- Kandieng District; ស្រុកកណ្ដៀង;
- Kandieng Location in Cambodia
- Coordinates: 12°34′N 104°2′E﻿ / ﻿12.567°N 104.033°E
- Country: Cambodia
- Province: Pursat
- Communes: 9
- Villages: 113

Population (1998)
- • Total: 53,335
- Time zone: UTC+07:00 (ITC)
- Geocode: 1502

= Kandieng district =

Kandieng (កណ្ដៀង /km/) is a district in Pursat province, Cambodia. The district capital is at Kandieng town located about 12 km from the Provincial capital Pursat.

==Location==
Kandieng shares a border with the districts of Bakan to the west, Sampov Meas to the south and Krakor to the east. The northern part of the district encompasses a portion of the Tonle Sap lake and there is one settlement on the edge of the lake at Reang Til. This is a Tonle Sap floating village and the location moves depending on the water level in the lake.
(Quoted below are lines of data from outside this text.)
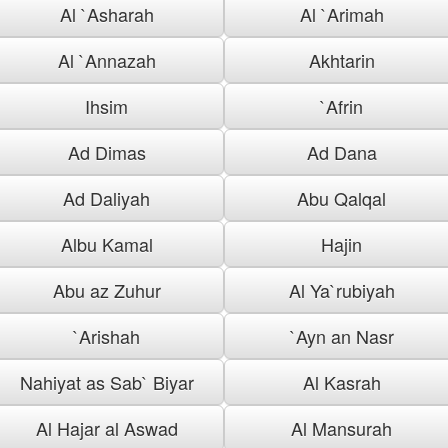
Al `Asharah
Al `Arimah
Al `Annazah
Akhtarin
Ihsim
`Afrin
Ad Dimas
Ad Dana
Ad Daliyah
Abu Qalqal
Albu Kamal
Hajin
Abu az Zuhur
Al Ya`rubiyah
`Arishah
`Ayn an Nasr
Nahiyat as Sab` Biyar
Al Kasrah
Al Hajar al Aswad
Al Mansurah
According to the 1998 Census, Kandieng district is made up of 9 communes and 113 villages. The population of the district was 53,335 in 10,148 households at the time of the last census.

== Administration ==
The following table shows the villages of Kandieng district by commune.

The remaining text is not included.